Things happened so fast when you came.   A build-up – unclear – late March then we were told:   social distance, cancel our active life, schools too.  Work from home, stay at home. 

Wasn't it going to be just 'a few weeks'?  Paperwork done, life on hold, then back to 'normal'?  Was I in a strange denial?  Protected at home I sensed in dread and tried to detach from your uncertain invading in my role as a clinical psychologist.  You carved up our landscape, scattering shock in statistics, rising dead numbers around me and I no longer know what I feel.   Yet as I still feel an urgent need to reach out to clients.  But how?   When I feel lost in my own home, suddenly working from home?

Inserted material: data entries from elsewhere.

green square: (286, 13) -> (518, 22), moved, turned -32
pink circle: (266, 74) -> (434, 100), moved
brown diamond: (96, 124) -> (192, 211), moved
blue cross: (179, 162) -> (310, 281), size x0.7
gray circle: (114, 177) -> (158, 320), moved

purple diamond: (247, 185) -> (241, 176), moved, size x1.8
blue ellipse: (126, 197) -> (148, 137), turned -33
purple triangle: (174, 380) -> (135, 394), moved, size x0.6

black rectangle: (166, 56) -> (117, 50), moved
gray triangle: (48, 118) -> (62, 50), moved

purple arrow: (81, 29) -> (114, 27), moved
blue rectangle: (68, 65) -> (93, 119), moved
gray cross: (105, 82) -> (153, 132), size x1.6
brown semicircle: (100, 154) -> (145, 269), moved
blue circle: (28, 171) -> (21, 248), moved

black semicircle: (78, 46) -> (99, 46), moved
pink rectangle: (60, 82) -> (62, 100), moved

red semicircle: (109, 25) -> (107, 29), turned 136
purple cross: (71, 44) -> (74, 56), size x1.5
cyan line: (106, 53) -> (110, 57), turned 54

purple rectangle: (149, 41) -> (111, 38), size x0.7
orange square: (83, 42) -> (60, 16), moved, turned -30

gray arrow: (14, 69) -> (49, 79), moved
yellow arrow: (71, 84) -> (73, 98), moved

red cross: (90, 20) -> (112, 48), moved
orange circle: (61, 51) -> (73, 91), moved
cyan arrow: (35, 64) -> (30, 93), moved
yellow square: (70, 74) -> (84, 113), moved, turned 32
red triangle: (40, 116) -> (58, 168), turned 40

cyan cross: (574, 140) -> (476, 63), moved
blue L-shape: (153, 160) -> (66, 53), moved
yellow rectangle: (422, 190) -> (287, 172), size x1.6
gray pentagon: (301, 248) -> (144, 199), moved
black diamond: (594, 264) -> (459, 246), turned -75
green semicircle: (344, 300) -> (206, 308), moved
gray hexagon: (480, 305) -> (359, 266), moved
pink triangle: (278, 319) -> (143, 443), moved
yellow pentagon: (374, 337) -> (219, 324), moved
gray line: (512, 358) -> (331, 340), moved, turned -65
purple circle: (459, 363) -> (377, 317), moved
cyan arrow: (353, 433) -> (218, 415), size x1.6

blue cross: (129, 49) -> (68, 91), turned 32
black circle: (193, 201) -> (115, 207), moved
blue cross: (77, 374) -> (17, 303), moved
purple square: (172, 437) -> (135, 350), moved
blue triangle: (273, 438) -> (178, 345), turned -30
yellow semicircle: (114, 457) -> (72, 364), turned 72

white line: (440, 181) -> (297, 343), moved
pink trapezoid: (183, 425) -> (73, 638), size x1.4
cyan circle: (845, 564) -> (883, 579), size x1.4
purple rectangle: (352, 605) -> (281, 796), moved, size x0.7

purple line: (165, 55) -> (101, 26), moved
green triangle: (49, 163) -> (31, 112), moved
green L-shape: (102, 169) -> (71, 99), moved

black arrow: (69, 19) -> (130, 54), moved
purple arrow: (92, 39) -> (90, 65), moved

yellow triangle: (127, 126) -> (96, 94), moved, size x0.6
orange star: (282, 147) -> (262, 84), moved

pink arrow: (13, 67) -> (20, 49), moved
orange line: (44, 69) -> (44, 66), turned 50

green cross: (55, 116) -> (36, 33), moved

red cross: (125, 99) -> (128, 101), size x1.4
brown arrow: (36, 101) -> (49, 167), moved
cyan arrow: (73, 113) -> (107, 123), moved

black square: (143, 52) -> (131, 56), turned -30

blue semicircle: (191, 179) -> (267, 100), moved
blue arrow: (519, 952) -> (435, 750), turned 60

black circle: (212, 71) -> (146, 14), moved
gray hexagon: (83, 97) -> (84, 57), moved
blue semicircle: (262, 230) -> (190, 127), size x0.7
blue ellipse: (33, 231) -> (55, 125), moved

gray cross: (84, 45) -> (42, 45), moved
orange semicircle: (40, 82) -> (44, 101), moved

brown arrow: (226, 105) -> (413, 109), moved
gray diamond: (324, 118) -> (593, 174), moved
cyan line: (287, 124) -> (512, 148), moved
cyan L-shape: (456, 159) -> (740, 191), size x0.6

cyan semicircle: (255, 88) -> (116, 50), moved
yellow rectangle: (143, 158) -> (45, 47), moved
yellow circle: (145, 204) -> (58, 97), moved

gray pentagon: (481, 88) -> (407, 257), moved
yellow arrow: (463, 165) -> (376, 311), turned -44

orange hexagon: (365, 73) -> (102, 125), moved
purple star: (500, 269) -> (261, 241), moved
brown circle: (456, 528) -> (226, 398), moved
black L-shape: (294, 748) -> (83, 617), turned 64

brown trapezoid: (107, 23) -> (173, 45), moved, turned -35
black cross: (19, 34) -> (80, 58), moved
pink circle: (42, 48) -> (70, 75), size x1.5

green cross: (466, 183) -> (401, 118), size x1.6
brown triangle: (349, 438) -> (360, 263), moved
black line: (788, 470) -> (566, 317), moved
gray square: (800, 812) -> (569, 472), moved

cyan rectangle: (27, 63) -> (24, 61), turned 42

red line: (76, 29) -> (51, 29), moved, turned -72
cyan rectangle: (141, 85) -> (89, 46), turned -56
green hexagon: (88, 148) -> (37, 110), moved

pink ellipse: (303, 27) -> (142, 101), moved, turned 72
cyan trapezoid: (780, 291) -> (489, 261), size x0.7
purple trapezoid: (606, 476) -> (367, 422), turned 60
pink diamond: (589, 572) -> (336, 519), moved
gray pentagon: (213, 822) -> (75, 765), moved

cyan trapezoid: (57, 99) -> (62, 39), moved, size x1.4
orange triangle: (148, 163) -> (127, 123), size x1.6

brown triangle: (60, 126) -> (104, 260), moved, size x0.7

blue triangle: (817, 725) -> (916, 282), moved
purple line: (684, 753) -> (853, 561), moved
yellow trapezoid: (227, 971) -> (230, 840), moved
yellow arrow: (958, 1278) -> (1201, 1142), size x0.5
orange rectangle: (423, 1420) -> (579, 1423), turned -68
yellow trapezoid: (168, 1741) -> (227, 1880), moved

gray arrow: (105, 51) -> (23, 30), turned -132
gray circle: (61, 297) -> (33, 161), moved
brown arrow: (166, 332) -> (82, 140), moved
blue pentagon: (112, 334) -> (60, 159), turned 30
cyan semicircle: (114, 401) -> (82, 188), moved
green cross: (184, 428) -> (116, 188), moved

I lost my sense of where ‘me’ ended and work began.  There is no switching off.  I will switch off! I can't.... I must!    It's all the stagnant same.   Am I repeating my lines?  You're making me do lines!  What was my focus again? 

I was feeling lost...unsure of what to offer clients.  A 16 session CAT or a locked down CAT from remote afar?  I miss you my colleagues and clients – face to face.

All too soon, a clean boundary.   Out of the house, back to work in a separated work space!  The wonder of connecting with colleagues – even at two metres and online supervision and meetings with cherished colleagues – fills me with relief even as the aching for those for whom being present isn't possible.   I hesitated over remote therapy, as my older clients prefer to use the phone.  I shared my concerns with them:  could they find a safe and private space at home?   Would I be without my observing eye online?    And how on earth do we get around joint mapping?

I am taken by surprise. They value telephone therapy contact and in turn are willing to ‘give things a go’.  We are learning together anew from when you first bowled us over.   CAT remote therapy work pushes forwards for my clients, and they are less alone: we feel less alone by trying therapy together with each other – above this chaos.   I remain hopeful for these co-created therapy encounters still, blessed with my CAT supervision group who continue to be there for me, sailing towards a hopeful outcome.